ここは夜が昼で、昼かと思えば夜で、朝から夕方へ、物理法則を超えて時間は意味を持たず、わたしたちは女子高生になり主婦になり、マンガの主人公になり、殺人者になり、教室から疎外されたあの頃の自分になる。
靖子ちゃんは天国の支配人で、お伽話のお姫様で、夜のどん底から、指先ひとつで作りあげるイマジナリーの異世界の切符を持っていて、それを私たちに見せてくれる。
「こんばんは。大森靖子です。」
真昼に夜の帳を下ろしてステージの幕が上がる。

大森靖子自由字架ツアー2021は東京キネマ倶楽部からスタートし、今夜、神戸のクラブ月世界でファイナルを迎えた。
奇しくも元キャバレーの空間。妖艶で煌びやかでレトロで、どこか寂しい。ミラーボールが見守る時間に、もう居ない男女の幻想が浮かぶ。

自由字架は、自由の代償に磔にされ矢面に立ち続け、ある時は人々の不寛容から糾弾されてしまう美しい精神の覚悟を魅せてくれる舞台だ。

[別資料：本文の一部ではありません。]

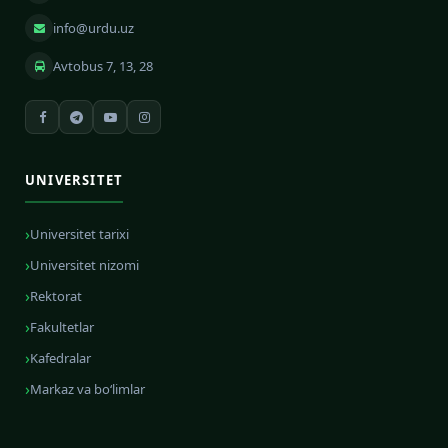
info@urdu.uz
Avtobus 7, 13, 28
UNIVERSITET
Universitet tarixi
Universitet nizomi
Rektorat
Fakultetlar
Kafedralar
Markaz va bo‘limlar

ピンクのマイクコードが血管のように走り、絡まり、結ばれ、靖子ちゃんが自在に空間を支配する。深く、深く掘り当てるように。
手を伸ばした先で握り返してくれるように。
夜の眷属の踊り子りこちゃんが歌を際立たせる物語の奥行きだとすれば、しゅがびんさんのピアノは靖子ちゃんの天国を形作る骨格だ。
骨と、血と。深度と奥行き。空間は拡張し、時間は収束し、気付くとあっという間にアンコールのお茶碗だ。
一公演毎に演る曲も違えば、表情もストーリーも違う。靖子ちゃんは自由を支配し、魂を証明する。
わたしたちに宇宙より宇宙を見せてくれる。

青いワンピースに白のエプロンを合わせた靖子ちゃんは可愛い可愛いアリスでした。
不思議の世界にもれなく案内してくれました。
磔磔のKEKKON、真夏の卒業式、月世界のM、君に届くな…最高でした。
磔磔とKEKKONはDNAに刻まれた組み合わせすぎて本当に聴けて良かったです。
磔磔最高すぎて毎回観光は出来ないけど磔磔で靖子ちゃんと待ち合わせがメインなので良いです。また絶対に行きます。
君に届くなは最前目の前に来てくれたのに痛恨の動画が撮れていないミス。
目に焼き付けたからそれで良いね。

すごいものを観た、今日のライブが一番良い、そんなベストアクトを毎回更新してくれて、どこまでやってくれるんだろう?
靖子ちゃんの進化が止まらなくて周回遅れのわたしは付いていくので精一杯だ。

通り抜ける閃光が眩しくて、圧倒されて、なのに目を沢山合わせて微笑んでくれるから堪らない。
完敗です、大森靖子さん。
一生好きです。

今宵上がった幕は下りて、日常へ帰る新幹線も最早宇宙みたいなものだ。
わたしはお酒を飲んでいるだけなのにものすごいスピードで運んでくれる、でも靖子ちゃんはもっとすごい。
身体ひとつで指先ひとつでわたしを別世界に連れて行ってくれる。

夜間飛行のようなツアーでした。
最後のエムシーで自由字架ツアー2021!と強調していたように感じたので、2022も今から楽しみにしています。